Please return every line below that contains the string "Đồng".

Collected data entries
○ ○ ○

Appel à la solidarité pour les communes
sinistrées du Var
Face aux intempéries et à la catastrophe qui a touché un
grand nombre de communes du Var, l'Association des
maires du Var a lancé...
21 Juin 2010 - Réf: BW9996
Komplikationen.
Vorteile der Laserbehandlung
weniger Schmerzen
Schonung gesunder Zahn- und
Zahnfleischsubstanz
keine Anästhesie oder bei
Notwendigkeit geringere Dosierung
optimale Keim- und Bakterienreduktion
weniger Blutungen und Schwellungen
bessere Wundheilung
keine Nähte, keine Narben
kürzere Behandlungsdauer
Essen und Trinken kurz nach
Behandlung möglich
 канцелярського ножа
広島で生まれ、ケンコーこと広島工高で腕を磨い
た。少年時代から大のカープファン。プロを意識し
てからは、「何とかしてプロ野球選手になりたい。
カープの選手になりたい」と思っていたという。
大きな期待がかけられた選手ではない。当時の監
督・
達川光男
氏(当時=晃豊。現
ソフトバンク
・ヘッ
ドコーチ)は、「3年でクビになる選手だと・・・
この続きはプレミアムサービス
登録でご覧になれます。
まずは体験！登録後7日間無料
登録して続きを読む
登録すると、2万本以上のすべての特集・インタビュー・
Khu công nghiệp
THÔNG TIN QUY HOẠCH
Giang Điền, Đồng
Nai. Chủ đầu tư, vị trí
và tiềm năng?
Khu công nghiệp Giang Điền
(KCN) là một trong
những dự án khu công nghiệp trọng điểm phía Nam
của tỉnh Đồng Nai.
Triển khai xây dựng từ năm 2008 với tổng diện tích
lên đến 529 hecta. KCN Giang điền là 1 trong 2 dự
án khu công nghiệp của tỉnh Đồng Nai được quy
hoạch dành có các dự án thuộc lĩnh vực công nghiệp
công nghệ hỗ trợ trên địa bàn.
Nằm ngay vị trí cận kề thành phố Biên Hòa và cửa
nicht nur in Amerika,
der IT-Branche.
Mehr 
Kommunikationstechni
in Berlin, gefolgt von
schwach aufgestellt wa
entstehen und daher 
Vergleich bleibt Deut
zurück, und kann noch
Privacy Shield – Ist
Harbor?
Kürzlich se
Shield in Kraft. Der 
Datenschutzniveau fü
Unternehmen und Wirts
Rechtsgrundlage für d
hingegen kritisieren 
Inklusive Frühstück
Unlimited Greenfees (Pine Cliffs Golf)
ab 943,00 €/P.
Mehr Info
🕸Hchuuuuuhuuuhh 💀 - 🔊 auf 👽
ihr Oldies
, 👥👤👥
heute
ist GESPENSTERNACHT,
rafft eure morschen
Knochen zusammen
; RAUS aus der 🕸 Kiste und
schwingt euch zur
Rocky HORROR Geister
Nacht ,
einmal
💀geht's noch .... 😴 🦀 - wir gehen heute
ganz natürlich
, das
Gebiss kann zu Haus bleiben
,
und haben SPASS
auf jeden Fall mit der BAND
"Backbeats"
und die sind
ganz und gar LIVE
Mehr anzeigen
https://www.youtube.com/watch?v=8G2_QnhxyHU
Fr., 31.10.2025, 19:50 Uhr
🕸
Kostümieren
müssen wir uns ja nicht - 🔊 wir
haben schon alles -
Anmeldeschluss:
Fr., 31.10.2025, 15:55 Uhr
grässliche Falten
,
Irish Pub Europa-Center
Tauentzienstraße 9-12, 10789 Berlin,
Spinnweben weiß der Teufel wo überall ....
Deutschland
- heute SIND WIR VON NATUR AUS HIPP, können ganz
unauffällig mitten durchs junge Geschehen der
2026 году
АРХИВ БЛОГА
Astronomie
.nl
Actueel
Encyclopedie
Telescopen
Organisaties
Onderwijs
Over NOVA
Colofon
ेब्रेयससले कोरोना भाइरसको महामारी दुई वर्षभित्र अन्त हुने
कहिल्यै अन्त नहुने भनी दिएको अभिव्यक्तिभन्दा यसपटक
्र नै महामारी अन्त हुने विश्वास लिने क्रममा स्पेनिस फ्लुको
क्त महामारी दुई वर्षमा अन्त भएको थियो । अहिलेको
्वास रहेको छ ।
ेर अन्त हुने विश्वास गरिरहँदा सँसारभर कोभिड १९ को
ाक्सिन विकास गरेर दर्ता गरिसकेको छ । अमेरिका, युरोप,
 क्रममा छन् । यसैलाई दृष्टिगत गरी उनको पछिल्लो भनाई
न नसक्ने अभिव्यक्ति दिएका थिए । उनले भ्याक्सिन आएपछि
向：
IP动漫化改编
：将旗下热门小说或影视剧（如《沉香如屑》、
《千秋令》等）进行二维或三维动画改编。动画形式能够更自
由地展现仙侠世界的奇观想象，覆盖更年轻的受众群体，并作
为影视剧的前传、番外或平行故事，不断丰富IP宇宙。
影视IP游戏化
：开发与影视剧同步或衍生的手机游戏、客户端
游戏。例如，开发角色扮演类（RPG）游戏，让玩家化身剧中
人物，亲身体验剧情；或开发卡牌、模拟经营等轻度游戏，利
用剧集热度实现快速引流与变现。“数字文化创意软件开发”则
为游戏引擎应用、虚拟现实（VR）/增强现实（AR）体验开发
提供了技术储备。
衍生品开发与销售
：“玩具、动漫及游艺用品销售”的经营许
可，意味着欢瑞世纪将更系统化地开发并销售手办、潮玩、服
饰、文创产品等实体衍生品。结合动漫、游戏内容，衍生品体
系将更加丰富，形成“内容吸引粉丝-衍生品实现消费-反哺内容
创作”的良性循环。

○ ○ ○

# RESPONSE FOR THIS EXERCISE
Giang Điền, Đồng
của tỉnh Đồng Nai.
án khu công nghiệp của tỉnh Đồng Nai được quy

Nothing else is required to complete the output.